START Records supplied

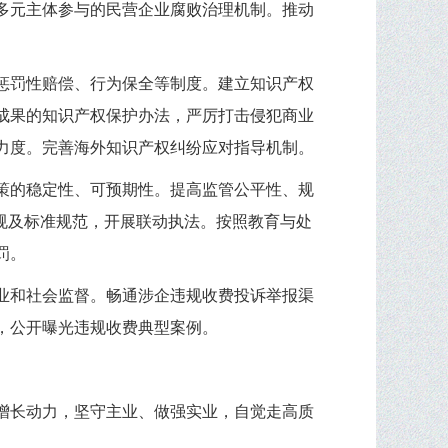
多元主体参与的民营企业腐败治理机制。推动
惩罚性赔偿、行为保全等制度。建立知识产权
成果的知识产权保护办法，严厉打击侵犯商业
力度。完善海外知识产权纠纷应对指导机制。
策的稳定性、可预期性。提高监管公平性、规
规及标准规范，开展联动执法。按照教育与处
罚。
业和社会监督。畅通涉企违规收费投诉举报渠
，公开曝光违规收费典型案例。
增长动力，坚守主业、做强实业，自觉走高质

END Records supplied

Return the lines beginning at the one that contains "力度。完善海外知识产权纠纷应对指导机制。" and continuing through the last line of the data, exactly as they stand and without any others.

### Expected answer
力度。完善海外知识产权纠纷应对指导机制。
策的稳定性、可预期性。提高监管公平性、规
规及标准规范，开展联动执法。按照教育与处
罚。
业和社会监督。畅通涉企违规收费投诉举报渠
，公开曝光违规收费典型案例。
增长动力，坚守主业、做强实业，自觉走高质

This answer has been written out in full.